"Bruno S. - Estrangement is death" est un fragment de la vie de Bruno Schleinstein, un marginal allemand rejeté de toutes parts, 30 ans après avoir collaboré avec Werner Herzog à deux reprises. Les années 70 auront été son âge d'or cinématographique en tenant les rôles-titres de "L'Énigme de Kaspar Hauser" (1974) et "La Ballade de Bruno" (1977), le scénario de ce dernier ayant été écrit spécialement pour lui suite à un changement d'avis de la part de Herzog quant à l'acteur principal de "Woyzeck" (Klaus Kinski, in fine). Il avait trouvé là un soupçon de stabilité, si tant est qu'on puisse ainsi qualifier un tournage avec le réalisateur allemand, dans sa vie franchement chaotique : né au début des années 30 à Berlin d'une mère prostituée qui le battait jusqu'à le rendre sourd, puis placé en hôpital psychiatrique dans lequel il aurait été l'objet d'expériences nazies sur les enfants souffrant d'un handicap mental. Il passa plus de 20 ans de sa vie dans diverses institutions, y compris en prison et dans des refuges pour personnes sans-abri. C'est triste à dire, mais tout cela a sans doute eu un impact cinématographique positif sur sa crédibilité pour les rôles qu'il a tenus dans ces deux films réalisés par Herzog.
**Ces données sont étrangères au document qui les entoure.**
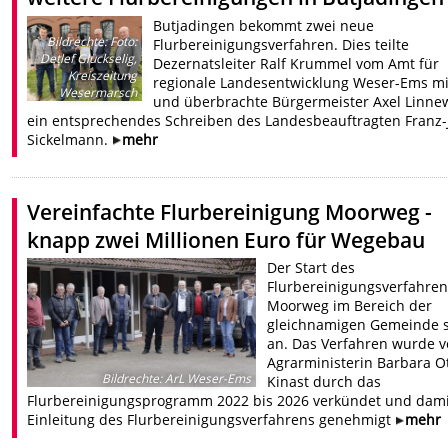
Butjadingen bekommt zwei neue
Bildrechte
:
Foto:
Flurbereinigungsverfahren. Dies teilte
Detlef Glückselig,
Dezernatsleiter Ralf Krummel vom Amt für
Kreiszeitung
regionale Landesentwicklung Weser-Ems mi
Wesermarsch
und überbrachte Bürgermeister Axel Linne
ein entsprechendes Schreiben des Landesbeauftragten Franz-
Sickelmann.
mehr
Vereinfachte Flurbereinigung Moorweg -
knapp zwei Millionen Euro für Wegebau
Der Start des
Flurbereinigungsverfahre
Moorweg im Bereich der
gleichnamigen Gemeinde s
an. Das Verfahren wurde 
Agrarministerin Barbara O
Bildrechte
:
ArL Weser-Ems
Kinast durch das
Flurbereinigungsprogramm 2022 bis 2026 verkündet und dami
Einleitung des Flurbereinigungsverfahrens genehmigt
mehr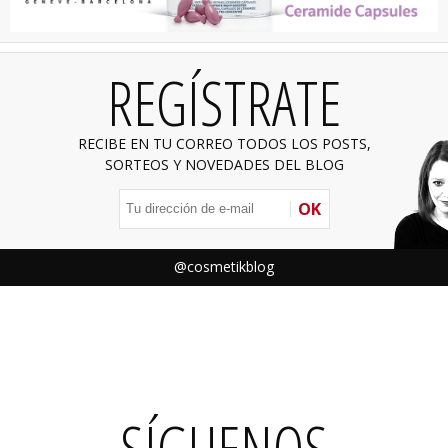
REGÍSTRATE
RECIBE EN TU CORREO TODOS LOS POSTS,
SORTEOS Y NOVEDADES DEL BLOG
OK
@cosmetikblog
SÍGUENOS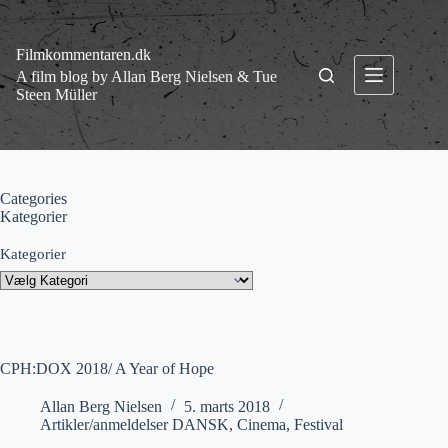
Fortsæt
til
indhold
Filmkommentaren.dk
A film blog by Allan Berg Nielsen & Tue
Steen Müller
Categories
Kategorier
Kategorier
CPH:DOX 2018/ A Year of Hope
Allan Berg Nielsen
5. marts 2018
Artikler/anmeldelser DANSK
,
Cinema
,
Festival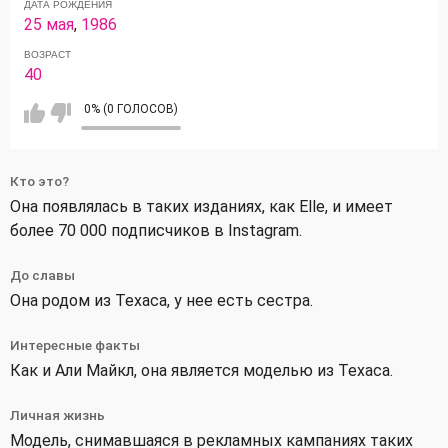
ДАТА РОЖДЕНИЯ
25 мая
,
1986
ВОЗРАСТ
40
0% (0 ГОЛОСОВ)
Кто это?
Она появлялась в таких изданиях, как Elle, и имеет
более 70 000 подписчиков в Instagram.
До славы
Она родом из Техаса, у нее есть сестра.
Интересные факты
Как и Али Майкл, она является моделью из Техаса.
Личная жизнь
Модель, снимавшаяся в рекламных кампаниях таких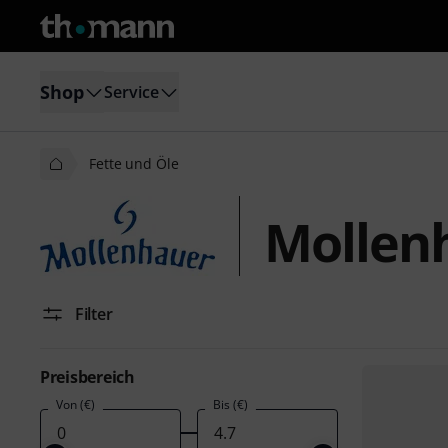
Shop
Service
Fette und Öle
Mollenh
Filter
Preisbereich
Von (€)
Bis (€)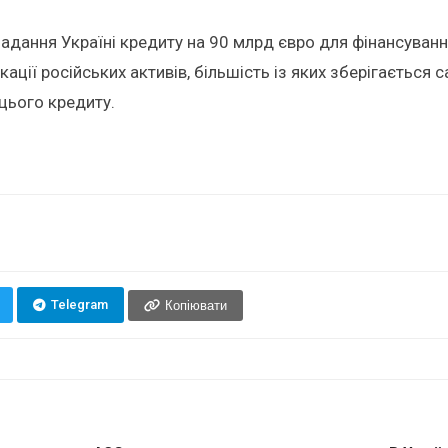
надання Україні кредиту на 90 млрд євро для фінансуванн
ації російських активів, більшість із яких зберігається
цього кредиту.
Telegram
Копіювати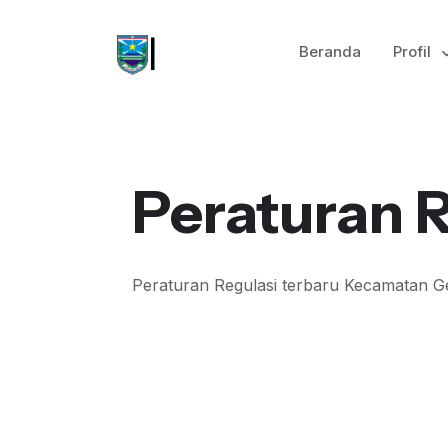
Keca
|
Beranda
Profil
Peraturan R
Peraturan Regulasi terbaru Kecamatan G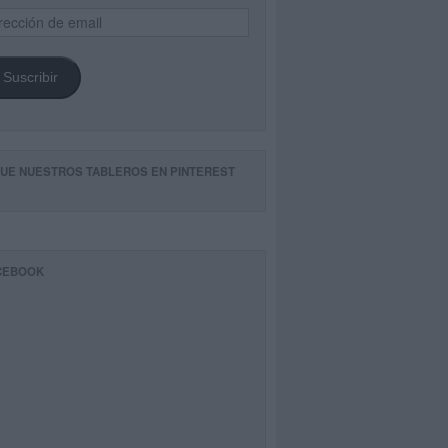
ección
il
Suscribir
GUE NUESTROS TABLEROS EN PINTEREST
CEBOOK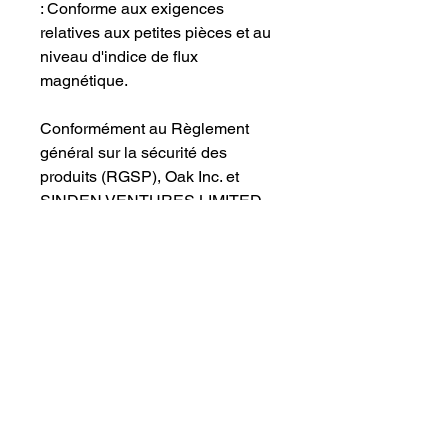
: Conforme aux exigences
relatives aux petites pièces et au
niveau d'indice de flux
magnétique.
Conformément au Règlement
général sur la sécurité des
produits (RGSP),
Oak Inc.
et
SINDEN VENTURES LIMITED
garantissent que tous les produits
de consommation proposés sont
sûrs et conformes aux normes
européennes. Pour toute question
relative à la sécurité des produits,
veuillez contacter notre
représentant UE à l'
adresse
gpsr@sindenventures.com
. Vous
pouvez également nous écrire au
123 Main Street, Anytown,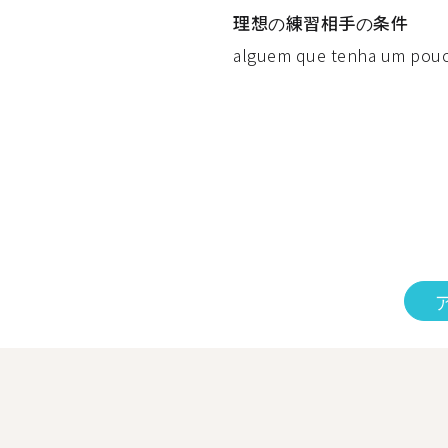
理想の練習相手の条件
alguem que tenha um pouco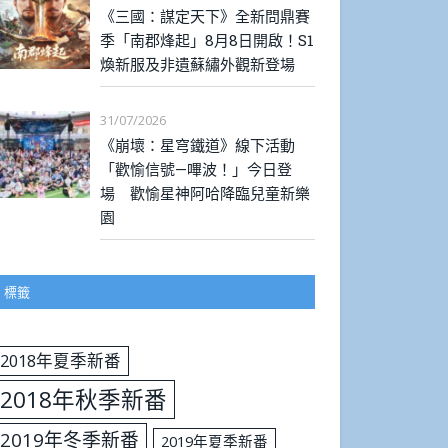
《三國：謀定天下》全新問鼎賽
季「南郡烽起」8月8日開啟！S1
煥新服及非遺蘇繡外觀新登場
31/07/2026
《崩壞：星穹鐵道》線下活動
「歡愉信號—嗶波！」今日登
場 歡愉星神阿哈降臨兒童新樂
園
標籤
2018年夏季新番
2018年秋季新番
2019年冬季新番
2019年夏季新番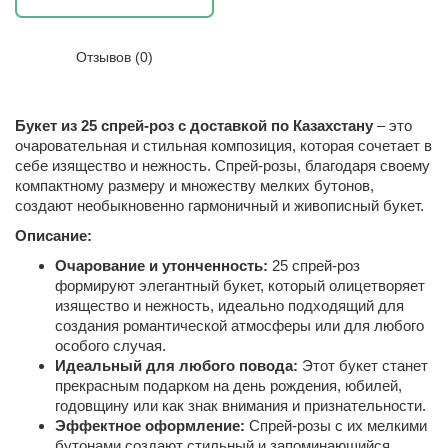
Отзывов (0)
Букет из 25 спрей-роз с доставкой по Казахстану
– это
очаровательная и стильная композиция, которая сочетает в
себе изящество и нежность. Спрей-розы, благодаря своему
компактному размеру и множеству мелких бутонов,
создают необыкновенно гармоничный и живописный букет.
Описание:
Очарование и утонченность:
25 спрей-роз
формируют элегантный букет, который олицетворяет
изящество и нежность, идеально подходящий для
создания романтической атмосферы или для любого
особого случая.
Идеальный для любого повода:
Этот букет станет
прекрасным подарком на день рождения, юбилей,
годовщину или как знак внимания и признательности.
Эффектное оформление:
Спрей-розы с их мелкими
бутонами создают стильный и запоминающийся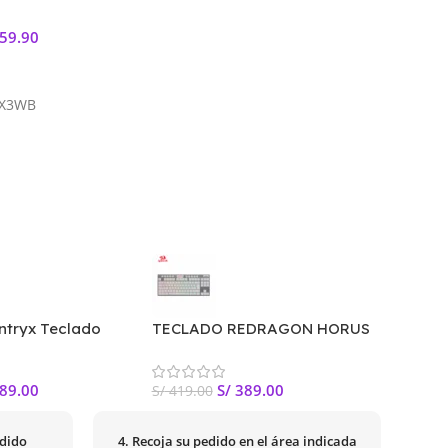
Leer Más
Leer 
59.90
rito
0X3WB
ntryx Teclado
TECLADO REDRAGON HORUS
Teclad
Mouse GC-3100
TKL WHITE WIRELESS, SP
MK860L
89.00
S/
389.00
S/
419.00
S/
229.
edido
4. Recoja su pedido en el área indicada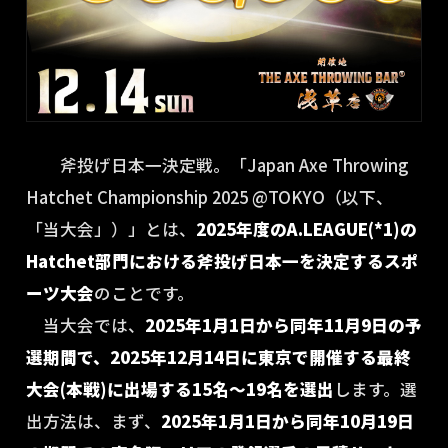
斧投げ日本一決定戦。「Japan Axe Throwing
Hatchet Championship 2025 @TOKYO（以下、
「当大会」）」とは、
2025年度のA.LEAGUE
(*1)
の
Hatchet部門における斧投げ日本一を決定するスポ
ーツ大会
のことです。
当大会では、
2025年1月1日から同年11月9日の予
選期間で、2025年12月14日に東京で開催する最終
大会(本戦)に出場する15名〜19名を選出
します。選
出方法は、まず、
2025年1月1日から同年10月19日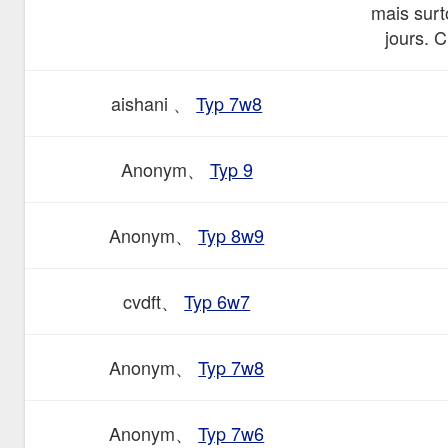
mais surt
jours. C
aishani 、
Typ 7w8
Anonym、
Typ 9
Anonym、
Typ 8w9
cvdft、
Typ 6w7
Anonym、
Typ 7w8
Anonym、
Typ 7w6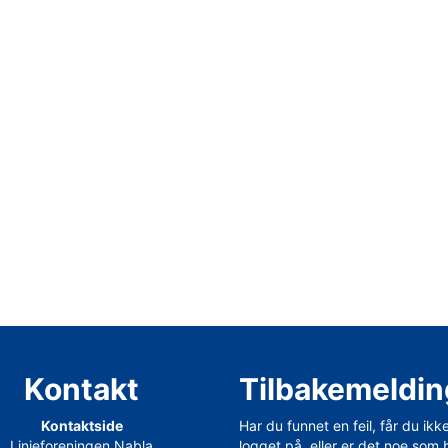
Kontakt
Tilbakemeldin
Kontaktside
Har du funnet en feil, får du ikk
Linjeforeningen Nabla
logget på, eller er det noe som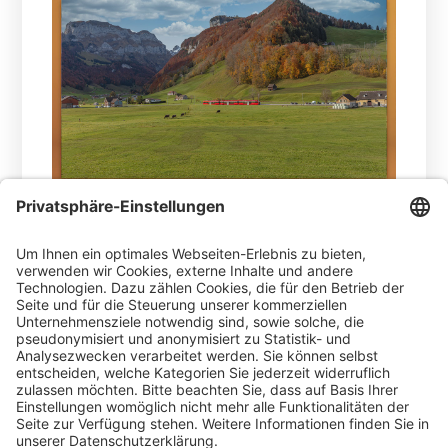
02.04.2026 -
Schon seit Mitte 2025 setzt die
Appenzellerland Tourismus AI bei seinem
Gästekartenprojekt „Appenzeller
Ferienkarte“ auf die Cardplattform der AVS.
Mit der Änderung der touristischen
Organisationsstrukturen mit Beginn 2026
gewinnt die Ferienkarte zusätzliche
Attraktivität.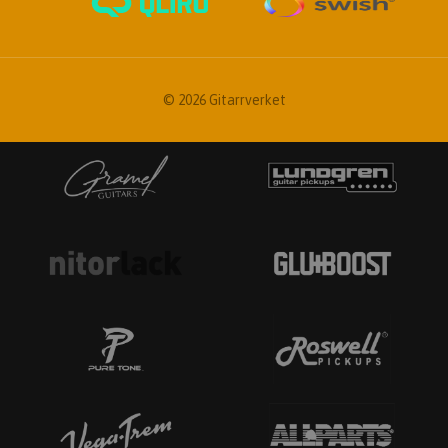
© 2026 Gitarrverket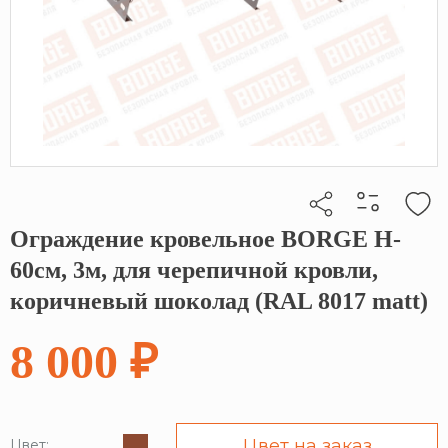
Ограждение кровельное BORGE H-
Кликните, чтобы скопировать прямую ссылку
60см, 3м, для черепичной кровли,
коричневый шоколад (RAL 8017 matt)
8 000 ₽
Цвет на заказ
Цвет: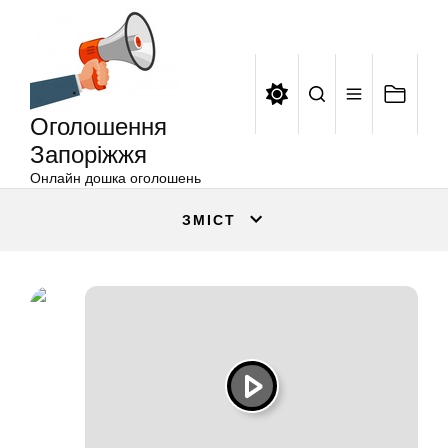
Оголошення
Перейти
Запоріжжя
до
вмісту
Оголошення
Запоріжжя
Онлайн дошка оголошень
ЗМІСТ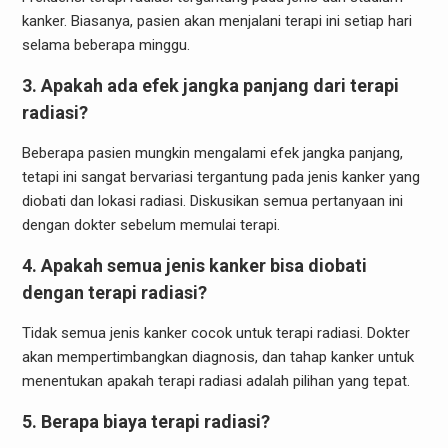
kanker. Biasanya, pasien akan menjalani terapi ini setiap hari
selama beberapa minggu.
3. Apakah ada efek jangka panjang dari terapi
radiasi?
Beberapa pasien mungkin mengalami efek jangka panjang,
tetapi ini sangat bervariasi tergantung pada jenis kanker yang
diobati dan lokasi radiasi. Diskusikan semua pertanyaan ini
dengan dokter sebelum memulai terapi.
4. Apakah semua jenis kanker bisa diobati
dengan terapi radiasi?
Tidak semua jenis kanker cocok untuk terapi radiasi. Dokter
akan mempertimbangkan diagnosis, dan tahap kanker untuk
menentukan apakah terapi radiasi adalah pilihan yang tepat.
5. Berapa biaya terapi radiasi?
À l'époque du documentaire, Bruno a 69 ans. Il vit toujours à Berlin et gagne sa vie en tant qu'artiste / musicien de rue, principalement : son truc, c'est de chanter et jouer (entre autres) de l'accordéon dans l'arrière-cour des résidences de la ville. C'est via cette activité que Herzog le découvrit, dans un documentaire produit en 1970. Bruno considère que Herzog appartient aux "meilleures personnes", selon ses termes, par opposition à sa propre individualité dont il a une étonnante conscience. Et c'est cela qui est très étonnant : Bruno S., c'est en apparence une coquille extrêmement fragile, maladroite, troublée, renfermant un mystérieux secret, d'où s'échappe de temps à autres des aphorismes existentiels assez bouleversants de lucidité. Il vit dans un certain dénuement, il souffre de troubles mentaux, et ses commentaires n'en sont que plus émouvants : "J'ai ma fierté, et je peux réfléchir, et mes réflexions sont intelligentes" semble-t-il opposer à ceux qui pensent que Herzog l'avait exploité sur les différents tournages. Tout le contraire apparemment : Bruno ne voulait pas que son nom de famille soit connu pour ne pas faire honte à sa famille (qui l'a par ailleurs constamment délaissé), optant ainsi pour un simple "S." apposé à son prénom, et c'est à ce titre que Herzog l'appelait à l'époque "le soldat inconnu du cinéma".
Quand Bruno raconte des épisodes de sa vie, il en parle étrangement à la troisième personne. "Tout le monde l'a rejeté", dira-t-il. Et on repense alors à ce passage mi-drôle mi-triste, raconté dans le documentaire par une connaissance de Bruno, qui se rappelle un triste épisode cannois au cours duquel Bruno, simplement venu assister à la première de "L'Énigme de Kaspar Hauser", finira en garde à vue sur simple délit de faciès. Un tout petit aperçu d'une existence littéralement hors du commun, loin de la norme.